*** Exercise data ***

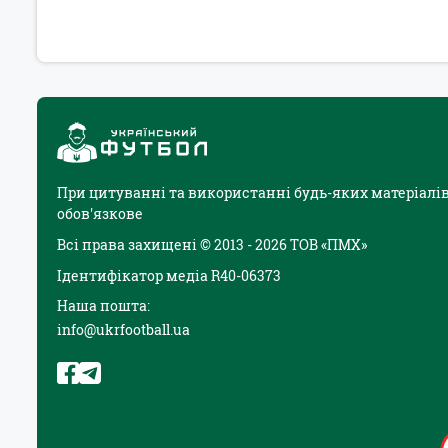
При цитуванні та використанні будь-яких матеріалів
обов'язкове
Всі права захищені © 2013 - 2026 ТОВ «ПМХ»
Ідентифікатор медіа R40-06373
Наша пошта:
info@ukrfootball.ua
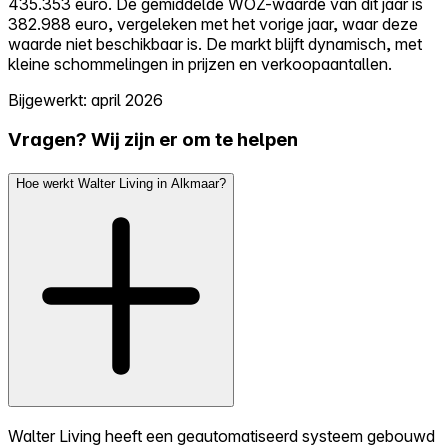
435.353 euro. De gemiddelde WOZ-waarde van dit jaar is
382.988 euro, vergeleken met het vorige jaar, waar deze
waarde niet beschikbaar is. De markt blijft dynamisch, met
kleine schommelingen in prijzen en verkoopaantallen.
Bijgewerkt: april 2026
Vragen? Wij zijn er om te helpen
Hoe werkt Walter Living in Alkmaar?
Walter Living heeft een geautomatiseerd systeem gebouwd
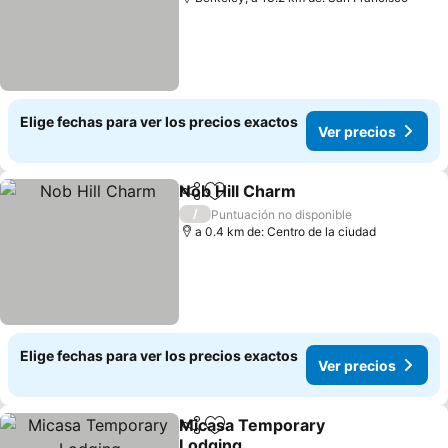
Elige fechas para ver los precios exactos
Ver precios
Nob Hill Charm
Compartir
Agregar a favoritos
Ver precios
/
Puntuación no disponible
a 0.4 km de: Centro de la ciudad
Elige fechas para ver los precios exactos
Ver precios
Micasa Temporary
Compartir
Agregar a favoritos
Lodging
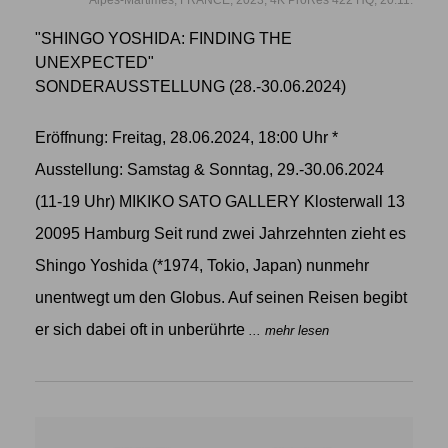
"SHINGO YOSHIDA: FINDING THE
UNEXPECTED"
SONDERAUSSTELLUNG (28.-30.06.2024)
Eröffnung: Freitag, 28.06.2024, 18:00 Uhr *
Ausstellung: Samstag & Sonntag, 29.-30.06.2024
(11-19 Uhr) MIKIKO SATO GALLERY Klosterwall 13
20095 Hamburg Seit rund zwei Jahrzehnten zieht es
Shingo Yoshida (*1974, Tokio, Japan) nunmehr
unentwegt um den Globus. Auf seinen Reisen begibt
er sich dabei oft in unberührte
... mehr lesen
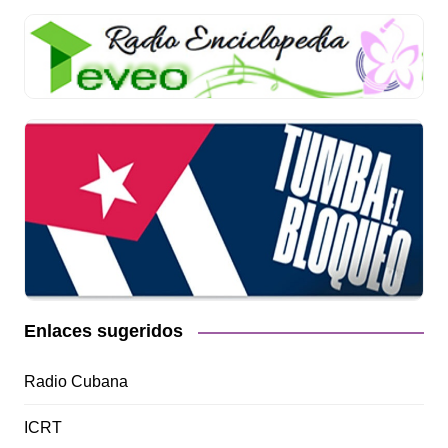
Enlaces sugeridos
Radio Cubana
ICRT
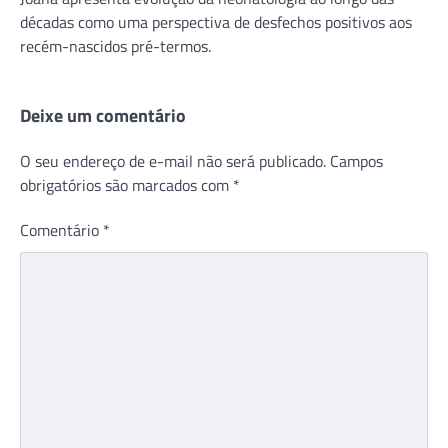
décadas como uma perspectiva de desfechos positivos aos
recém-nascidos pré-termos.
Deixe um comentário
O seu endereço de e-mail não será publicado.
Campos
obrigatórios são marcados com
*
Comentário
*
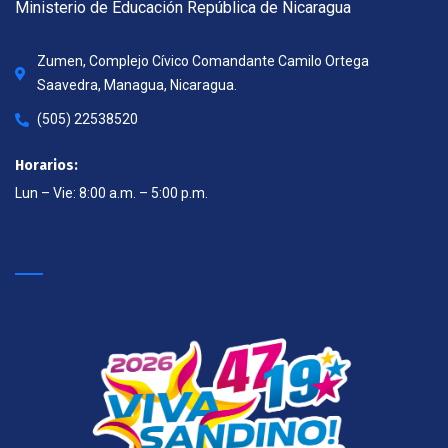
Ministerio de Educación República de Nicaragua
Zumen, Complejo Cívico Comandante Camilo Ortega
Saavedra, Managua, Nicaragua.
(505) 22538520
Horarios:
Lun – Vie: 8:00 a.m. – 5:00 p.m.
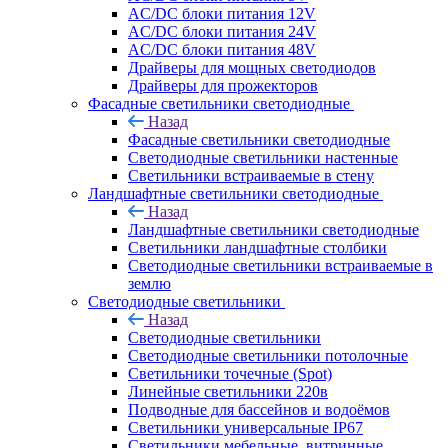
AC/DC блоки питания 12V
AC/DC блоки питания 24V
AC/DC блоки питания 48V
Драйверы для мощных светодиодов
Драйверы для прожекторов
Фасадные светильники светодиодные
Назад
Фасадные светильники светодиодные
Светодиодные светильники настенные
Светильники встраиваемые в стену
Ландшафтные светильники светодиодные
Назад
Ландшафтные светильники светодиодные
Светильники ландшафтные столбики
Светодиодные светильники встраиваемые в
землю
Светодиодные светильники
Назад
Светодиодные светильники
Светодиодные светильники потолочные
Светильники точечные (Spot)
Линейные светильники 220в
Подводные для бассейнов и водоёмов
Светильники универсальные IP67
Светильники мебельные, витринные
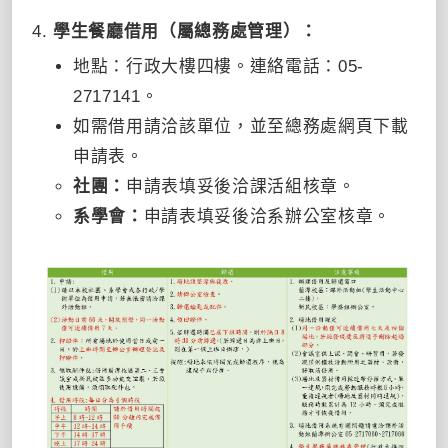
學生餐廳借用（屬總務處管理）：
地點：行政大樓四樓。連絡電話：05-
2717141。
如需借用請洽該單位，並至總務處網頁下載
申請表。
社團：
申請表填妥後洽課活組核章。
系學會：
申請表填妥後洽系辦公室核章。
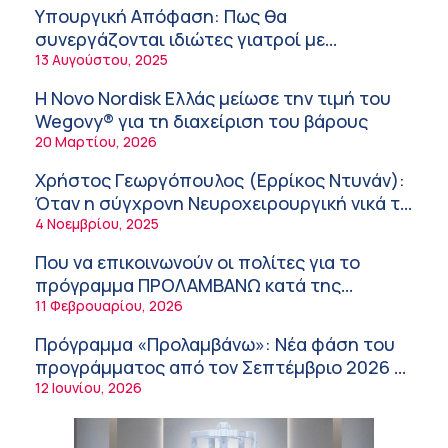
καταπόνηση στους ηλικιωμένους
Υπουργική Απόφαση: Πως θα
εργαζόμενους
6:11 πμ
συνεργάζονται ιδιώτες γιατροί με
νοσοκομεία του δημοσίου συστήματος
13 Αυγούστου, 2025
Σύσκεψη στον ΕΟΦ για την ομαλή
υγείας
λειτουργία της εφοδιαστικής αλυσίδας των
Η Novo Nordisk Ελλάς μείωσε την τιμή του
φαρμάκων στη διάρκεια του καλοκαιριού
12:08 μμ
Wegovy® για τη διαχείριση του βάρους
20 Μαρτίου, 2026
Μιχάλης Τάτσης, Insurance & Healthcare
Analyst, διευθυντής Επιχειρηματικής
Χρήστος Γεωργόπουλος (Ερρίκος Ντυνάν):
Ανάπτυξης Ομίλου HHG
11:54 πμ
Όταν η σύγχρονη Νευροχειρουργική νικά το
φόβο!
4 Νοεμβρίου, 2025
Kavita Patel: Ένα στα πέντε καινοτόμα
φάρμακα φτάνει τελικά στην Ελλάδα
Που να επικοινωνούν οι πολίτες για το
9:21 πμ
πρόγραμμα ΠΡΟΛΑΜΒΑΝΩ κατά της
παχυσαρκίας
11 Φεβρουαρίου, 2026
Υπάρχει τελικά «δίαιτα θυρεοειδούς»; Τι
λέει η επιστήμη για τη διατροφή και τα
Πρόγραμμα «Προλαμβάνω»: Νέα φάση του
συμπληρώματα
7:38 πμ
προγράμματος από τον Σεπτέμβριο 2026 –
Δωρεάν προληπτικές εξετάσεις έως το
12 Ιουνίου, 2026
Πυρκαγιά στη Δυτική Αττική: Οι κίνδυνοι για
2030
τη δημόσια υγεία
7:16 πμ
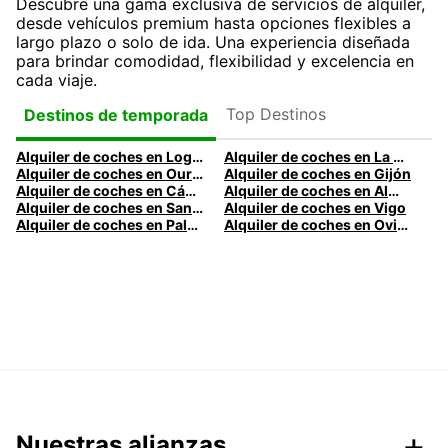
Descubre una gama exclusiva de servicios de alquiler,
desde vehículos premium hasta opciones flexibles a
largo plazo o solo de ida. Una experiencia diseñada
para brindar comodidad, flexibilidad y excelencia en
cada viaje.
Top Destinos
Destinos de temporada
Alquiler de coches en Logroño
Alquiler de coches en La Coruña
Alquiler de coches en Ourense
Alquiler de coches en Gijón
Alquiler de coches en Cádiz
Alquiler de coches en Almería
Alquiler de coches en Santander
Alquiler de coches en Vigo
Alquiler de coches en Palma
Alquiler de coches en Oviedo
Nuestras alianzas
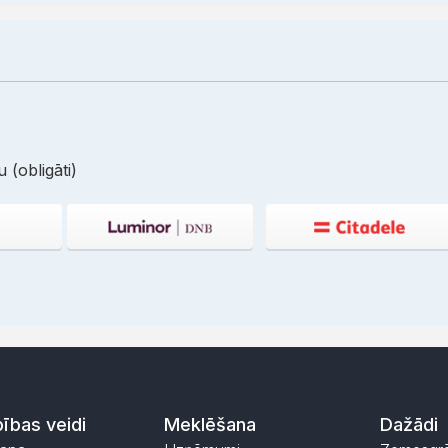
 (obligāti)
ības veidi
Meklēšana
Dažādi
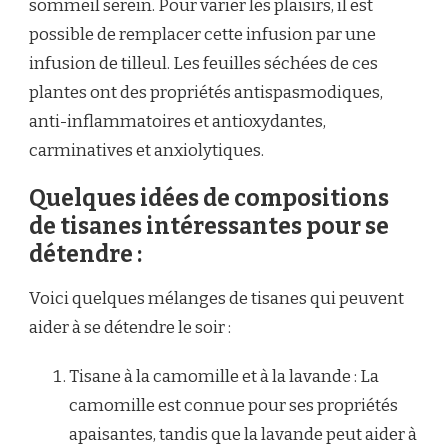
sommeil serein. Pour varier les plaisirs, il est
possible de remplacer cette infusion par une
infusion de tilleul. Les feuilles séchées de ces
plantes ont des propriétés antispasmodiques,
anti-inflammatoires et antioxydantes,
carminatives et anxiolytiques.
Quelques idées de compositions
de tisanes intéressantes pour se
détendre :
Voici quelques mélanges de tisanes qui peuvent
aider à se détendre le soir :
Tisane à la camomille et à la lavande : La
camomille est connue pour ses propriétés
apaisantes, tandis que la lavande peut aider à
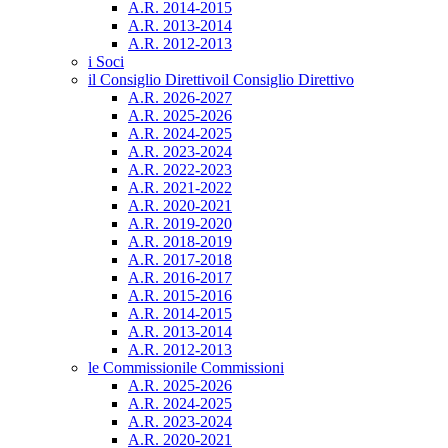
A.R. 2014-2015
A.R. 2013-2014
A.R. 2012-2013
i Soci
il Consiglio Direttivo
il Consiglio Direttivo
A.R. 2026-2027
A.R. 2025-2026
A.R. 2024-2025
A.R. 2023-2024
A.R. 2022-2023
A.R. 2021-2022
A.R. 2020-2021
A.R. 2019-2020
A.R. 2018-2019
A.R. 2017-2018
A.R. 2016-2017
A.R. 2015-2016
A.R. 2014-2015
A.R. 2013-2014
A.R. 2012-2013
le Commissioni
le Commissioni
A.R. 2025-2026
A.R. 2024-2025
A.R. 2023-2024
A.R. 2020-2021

***

Exercise brief:
Print the whole listing again exactly, please. No pictures.

Response box:
При цитуванні та використанні будь-яких матеріалів
обов'язкове
Всі права захищені © 2013 - 2026 ТОВ «ПМХ»
Ідентифікатор медіа R40-06373
Наша пошта:
info@ukrfootball.ua
435.353 euro. De gemiddelde WOZ-waarde van dit jaar is
382.988 euro, vergeleken met het vorige jaar, waar deze
waarde niet beschikbaar is. De markt blijft dynamisch, met
kleine schommelingen in prijzen en verkoopaantallen.
Bijgewerkt: april 2026
Vragen? Wij zijn er om te helpen
Hoe werkt Walter Living in Alkmaar?
Walter Living heeft een geautomatiseerd systeem gebouwd
Elige fechas para ver los precios exactos
Ver precios
Nob Hill Charm
Compartir
Agregar a favoritos
Ver precios
/
Puntuación no disponible
a 0.4 km de: Centro de la ciudad
Elige fechas para ver los precios exactos
Ver precios
Micasa Temporary
Compartir
Agregar a favoritos
Lodging
"SHINGO YOSHIDA: FINDING THE
UNEXPECTED"
SONDERAUSSTELLUNG (28.-30.06.2024)
Eröffnung: Freitag, 28.06.2024, 18:00 Uhr *
Ausstellung: Samstag & Sonntag, 29.-30.06.2024
(11-19 Uhr) MIKIKO SATO GALLERY Klosterwall 13
20095 Hamburg Seit rund zwei Jahrzehnten zieht es
Shingo Yoshida (*1974, Tokio, Japan) nunmehr
unentwegt um den Globus. Auf seinen Reisen begibt
er sich dabei oft in unberührte
... mehr lesen
Enlaces sugeridos
Radio Cubana
ICRT
décadas como uma perspectiva de desfechos positivos aos
recém-nascidos pré-termos.
Deixe um comentário
O seu endereço de e-mail não será publicado.
Campos
obrigatórios são marcados com
*
Comentário
*
Ministerio de Educación República de Nicaragua
Zumen, Complejo Cívico Comandante Camilo Ortega
Saavedra, Managua, Nicaragua.
(505) 22538520
Horarios:
Lun – Vie: 8:00 a.m. – 5:00 p.m.
AC/DC блоки питания 12V
AC/DC блоки питания 24V
AC/DC блоки питания 48V
Драйверы для мощных светодиодов
Драйверы для прожекторов
Фасадные светильники светодиодные
Назад
Фасадные светильники светодиодные
Светодиодные светильники настенные
Светильники встраиваемые в стену
Ландшафтные светильники светодиодные
Назад
Ландшафтные светильники светодиодные
Светильники ландшафтные столбики
Светодиодные светильники встраиваемые в
землю
Светодиодные светильники
Назад
Светодиодные светильники
Светодиодные светильники потолочные
Светильники точечные (Spot)
Линейные светильники 220в
Подводные для бассейнов и водоёмов
Светильники универсальные IP67
Светильники мебельные, витринные
學生餐廳借用（屬總務處管理）：
地點：行政大樓四樓。連絡電話：05-
2717141。
如需借用請洽該單位，並至總務處網頁下載
申請表。
社團：
申請表填妥後洽課活組核章。
系學會：
申請表填妥後洽系辦公室核章。
καταπόνηση στους ηλικιωμένους
Υπουργική Απόφαση: Πως θα
εργαζόμενους
6:11 πμ
συνεργάζονται ιδιώτες γιατροί με
νοσοκομεία του δημοσίου συστήματος
13 Αυγούστου, 2025
Σύσκεψη στον ΕΟΦ για την ομαλή
υγείας
λειτουργία της εφοδιαστικής αλυσίδας των
Η Novo Nordisk Ελλάς μείωσε την τιμή του
φαρμάκων στη διάρκεια του καλοκαιριού
12:08 μμ
Wegovy® για τη διαχείριση του βάρους
20 Μαρτίου, 2026
Μιχάλης Τάτσης, Insurance & Healthcare
Analyst, διευθυντής Επιχειρηματικής
Χρήστος Γεωργόπουλος (Ερρίκος Ντυνάν):
Ανάπτυξης Ομίλου HHG
11:54 πμ
Όταν η σύγχρονη Νευροχειρουργική νικά το
φόβο!
4 Νοεμβρίου, 2025
Kavita Patel: Ένα στα πέντε καινοτόμα
φάρμακα φτάνει τελικά στην Ελλάδα
Που να επικοινωνούν οι πολίτες για το
9:21 πμ
πρόγραμμα ΠΡΟΛΑΜΒΑΝΩ κατά της
παχυσαρκίας
11 Φεβρουαρίου, 2026
Υπάρχει τελικά «δίαιτα θυρεοειδούς»; Τι
λέει η επιστήμη για τη διατροφή και τα
Πρόγραμμα «Προλαμβάνω»: Νέα φάση του
συμπληρώματα
7:38 πμ
προγράμματος από τον Σεπτέμβριο 2026 –
Δωρεάν προληπτικές εξετάσεις έως το
12 Ιουνίου, 2026
Πυρκαγιά στη Δυτική Αττική: Οι κίνδυνοι για
2030
τη δημόσια υγεία
7:16 πμ
Descubre una gama exclusiva de servicios de alquiler,
desde vehículos premium hasta opciones flexibles a
largo plazo o solo de ida. Una experiencia diseñada
para brindar comodidad, flexibilidad y excelencia en
cada viaje.
Top Destinos
Destinos de temporada
Alquiler de coches en Logroño
Alquiler de coches en La Coruña
Alquiler de coches en Ourense
Alquiler de coches en Gijón
Alquiler de coches en Cádiz
Alquiler de coches en Almería
Alquiler de coches en Santander
Alquiler de coches en Vigo
Alquiler de coches en Palma
Alquiler de coches en Oviedo
Nuestras alianzas
 (obligāti)
ības veidi
Meklēšana
Dažādi
sommeil serein. Pour varier les plaisirs, il est
possible de remplacer cette infusion par une
infusion de tilleul. Les feuilles séchées de ces
plantes ont des propriétés antispasmodiques,
anti-inflammatoires et antioxydantes,
carminatives et anxiolytiques.
Quelques idées de compositions
de tisanes intéressantes pour se
détendre :
Voici quelques mélanges de tisanes qui peuvent
aider à se détendre le soir :
Tisane à la camomille et à la lavande : La
camomille est connue pour ses propriétés
apaisantes, tandis que la lavande peut aider à
A.R. 2014-2015
A.R. 2013-2014
A.R. 2012-2013
i Soci
il Consiglio Direttivo
il Consiglio Direttivo
A.R. 2026-2027
A.R. 2025-2026
A.R. 2024-2025
A.R. 2023-2024
A.R. 2022-2023
A.R. 2021-2022
A.R. 2020-2021
A.R. 2019-2020
A.R. 2018-2019
A.R. 2017-2018
A.R. 2016-2017
A.R. 2015-2016
A.R. 2014-2015
A.R. 2013-2014
A.R. 2012-2013
le Commissioni
le Commissioni
A.R. 2025-2026
A.R. 2024-2025
A.R. 2023-2024
A.R. 2020-2021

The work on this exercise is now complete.